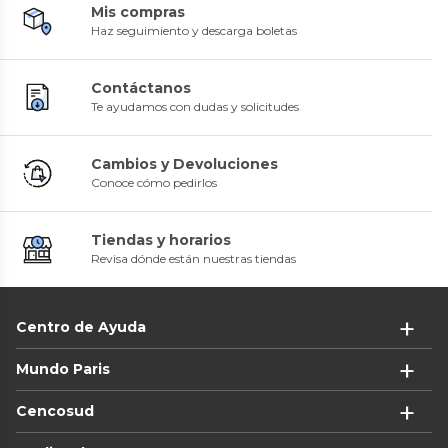
Mis compras
Haz seguimiento y descarga boletas
Contáctanos
Te ayudamos con dudas y solicitudes
Cambios y Devoluciones
Conoce cómo pedirlos
Tiendas y horarios
Revisa dónde están nuestras tiendas
Centro de Ayuda
Mundo Paris
Cencosud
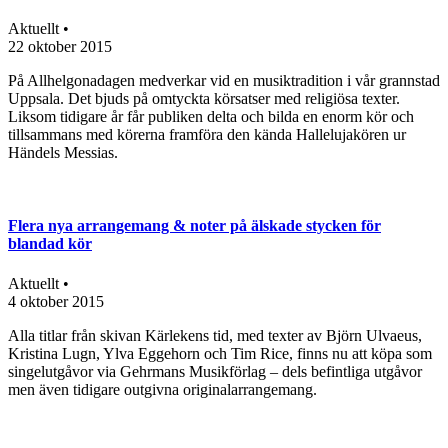
Aktuellt •
22 oktober 2015
På Allhelgonadagen medverkar vid en musiktradition i vår grannstad
Uppsala. Det bjuds på omtyckta körsatser med religiösa texter.
Liksom tidigare år får publiken delta och bilda en enorm kör och
tillsammans med körerna framföra den kända Hallelujakören ur
Händels Messias.
Flera nya arrangemang & noter på älskade stycken för
blandad kör
Aktuellt •
4 oktober 2015
Alla titlar från skivan Kärlekens tid, med texter av Björn Ulvaeus,
Kristina Lugn, Ylva Eggehorn och Tim Rice, finns nu att köpa som
singelutgåvor via Gehrmans Musikförlag – dels befintliga utgåvor
men även tidigare outgivna originalarrangemang.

* Aim of the task
Your reply should consist only of the lines running from the line with "Kristina Lugn, Ylva" to the end of the listing, retyped exactly.

* Finished exercise
Kristina Lugn, Ylva Eggehorn och Tim Rice, finns nu att köpa som
singelutgåvor via Gehrmans Musikförlag – dels befintliga utgåvor
men även tidigare outgivna originalarrangemang.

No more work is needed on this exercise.